Por outro lado, também não é totalmente transparente o título "já não se emitirá para comprar reservas". Em primeiro lugar, embora o usual seja que o Banco Central seja o comprador de reservas no MULC, e que o Tesouro eventualmente compre reservas ao Central utilizando seus depósitos em pesos, também poderia o Tesouro pular o intermediário, e comprar diretamente reservas no mercado oficial. Dado que nem o Tesouro nem o BCRA pactuaram explicitamente que esterilizarão os pesos resultantes de uma operação desse tipo, essa seria outra via pela qual o Tesouro poderia aumentar a liquidez da economia, contra uma queda em seus depósitos. Além disso, basta ler o comunicado de imprensa do BCRA que explica as novas medidas para compreender que as intervenções do BCRA nos mercados paralelos estão sujeitas a um alto grau de discricionariedade: "tanto o ritmo quanto o montante total da esterilização (…) serão administrados pelo BCRA em função da evolução trimestral da liquidez".

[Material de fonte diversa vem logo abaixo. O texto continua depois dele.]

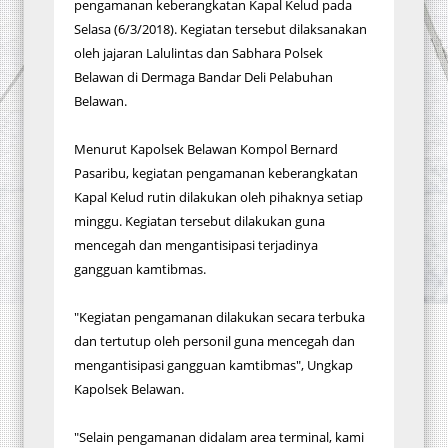
pengamanan keberangkatan Kapal Kelud pada
Selasa (6/3/2018). Kegiatan tersebut dilaksanakan
oleh jajaran Lalulintas dan Sabhara Polsek
Belawan di Dermaga Bandar Deli Pelabuhan
Belawan.
Menurut Kapolsek Belawan Kompol Bernard
Pasaribu, kegiatan pengamanan keberangkatan
Kapal Kelud rutin dilakukan oleh pihaknya setiap
minggu. Kegiatan tersebut dilakukan guna
mencegah dan mengantisipasi terjadinya
gangguan kamtibmas.
"Kegiatan pengamanan dilakukan secara terbuka
dan tertutup oleh personil guna mencegah dan
mengantisipasi gangguan kamtibmas", Ungkap
Kapolsek Belawan.
"Selain pengamanan didalam area terminal, kami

Fica claro então que as mudanças na política cambial, embora significativas, não restringem indiscriminadamente a acumulação de reservas por parte do BCRA. Na medida em que a demanda por dinheiro se recupere e a economia exija um maior grau de liquidez, a autoridade monetária entenderá que uma intervenção não é necessária, e poderá continuar acumulando reservas em maior amplitude. No entanto, reserva-se o direito de utilizar essas reservas para esfriar os mercados paralelos quando considerar necessário. Em última análise, a diferença continuará sendo o termômetro da confiança no programa, se os pesos sobram ou faltam na economia. Alguns argumentarão que o controle cambial demorará mais para ser levantado se o BCRA sacrificar reservas nesse processo, mas é difícil imaginar que a autoridade monetária consiga acumulá-las se não conseguir estabilizar as expectativas do mercado.
Chame-se fase 1 ou fase 2, o núcleo do programa e seu funcionamento não mudaram. O governo precisa, acima de tudo, manter sua disciplina fiscal, e continuar utilizando essa ferramenta para garantir que o peso seja escasso, sujeito à expansão da liquidez que possa se originar no sistema financeiro. Na medida em que isso permita a estabilização das expectativas e a recuperação da demanda por dinheiro, o governo poderá gradualmente afrouxar o aperto sem gerar sobressaltos na diferença ou na inflação, acompanhando a recuperação do crédito e da atividade econômica. Da mesma forma, qualquer aumento na demanda de pesos que não seja atendido pelo governo ou pelos bancos deverá ser suprido com a venda de reservas ao banco central. Pelo contrário, se falhar no controle das expectativas, o repúdio pelo peso significará que uma maior esterilização por parte do Tesouro e do Banco Central será necessária. O custo será uma menor acumulação de reservas, e um prolongamento da recessão.